Annotated data object containing adata.obsm[use_rep].

type adata:

AnnData

param min_cluster_size:

Minimum cluster size; single linkage splits that contain fewer points than this will be considered points “falling out” of a cluster rather than a cluster splitting into two new clusters.

type min_cluster_size:

int

param min_samples:

Number of samples in a neighborhood for a point to be considered a core point. If None, HDBSCAN chooses its default from min_cluster_size.

type min_samples:

int | None

param cluster_selection_epsilon:

A distance threshold. Clusters below this value will be merged.

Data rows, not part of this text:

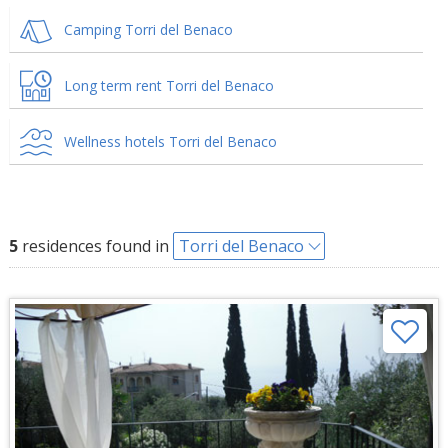
Camping Torri del Benaco
Long term rent Torri del Benaco
Wellness hotels Torri del Benaco
5
residences found in
Torri del Benaco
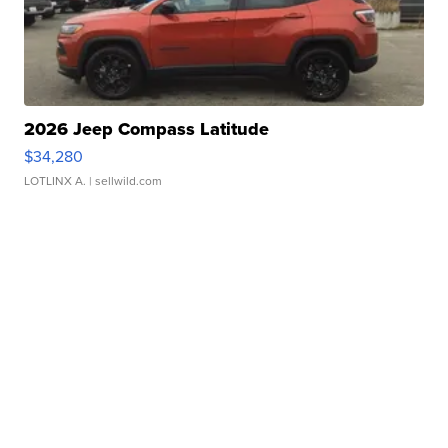
2026 Jeep Compass Latitude
$34,280
LOTLINX A.
| sellwild.com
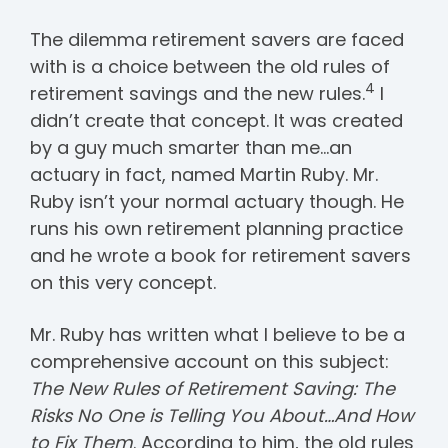
The dilemma retirement savers are faced
with is a choice between the old rules of
4
retirement savings and the new rules.
I
didn’t create that concept. It was created
by a guy much smarter than me…an
actuary in fact, named Martin Ruby. Mr.
Ruby isn’t your normal actuary though. He
runs his own retirement planning practice
and he wrote a book for retirement savers
on this very concept.
Mr. Ruby has written what I believe to be a
comprehensive account on this subject:
The New Rules of Retirement Saving: The
Risks No One is Telling You About…And How
to Fix Them
. According to him, the old rules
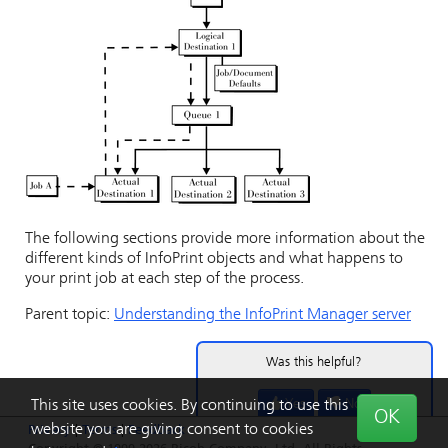
The following sections provide more information about the
different kinds of
InfoPrint
objects and what happens to
your print job at each step of the process.
Parent topic:
Understanding the InfoPrint Manager server
Was this helpful?
Yes
No
This site uses cookies. By continuing to use this
OK
website you are giving consent to cookies
Privacy
|
Terms
|
Feedback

type cluster_selection_epsilon:

float

param alpha:

A distance scaling parameter as used in robust single linkage.

type alpha:

float

param cluster_selection_method:

Cluster extraction method, usually "eom" or "leaf".

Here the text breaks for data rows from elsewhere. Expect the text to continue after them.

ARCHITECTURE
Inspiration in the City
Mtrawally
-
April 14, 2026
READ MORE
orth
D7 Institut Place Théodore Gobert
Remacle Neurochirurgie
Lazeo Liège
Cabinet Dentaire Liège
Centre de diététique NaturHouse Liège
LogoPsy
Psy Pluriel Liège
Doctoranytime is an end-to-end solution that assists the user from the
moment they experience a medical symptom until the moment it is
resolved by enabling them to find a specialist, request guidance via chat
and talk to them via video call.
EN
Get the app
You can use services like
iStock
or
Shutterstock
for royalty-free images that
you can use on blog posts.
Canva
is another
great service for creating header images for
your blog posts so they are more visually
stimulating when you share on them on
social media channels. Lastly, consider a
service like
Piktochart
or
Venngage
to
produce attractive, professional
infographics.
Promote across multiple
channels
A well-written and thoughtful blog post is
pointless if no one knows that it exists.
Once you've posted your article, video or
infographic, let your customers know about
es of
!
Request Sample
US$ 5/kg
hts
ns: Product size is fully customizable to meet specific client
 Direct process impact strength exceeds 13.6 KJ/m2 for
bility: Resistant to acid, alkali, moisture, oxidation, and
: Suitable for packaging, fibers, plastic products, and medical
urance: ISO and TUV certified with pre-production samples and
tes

type cluster_selection_method:

str

param random_state:

API parameter reserved for consistency with other clustering functions.

type random_state:

int

param use_rep:

Key in adata.obsm containing the input embedding.

type use_rep:

str

param key_added:

Key in adata.obs used to store cluster labels.

type key_added:

str

type **kwargs:

param **kwargs:

Additional keyword arguments passed to hdbscan.HDBSCAN.

returns:

Stores categorical labels in adata.obs[key_added].

rtype:

None

Examples

>>> import snapatac2 as snap
>>> adata = snap.datasets.pbmc5k(type="annotated_h5ad")
>>> snap.tl.hdbscan(adata, min_cluster_size=20)
>>> "hdbscan" in adata.obs
True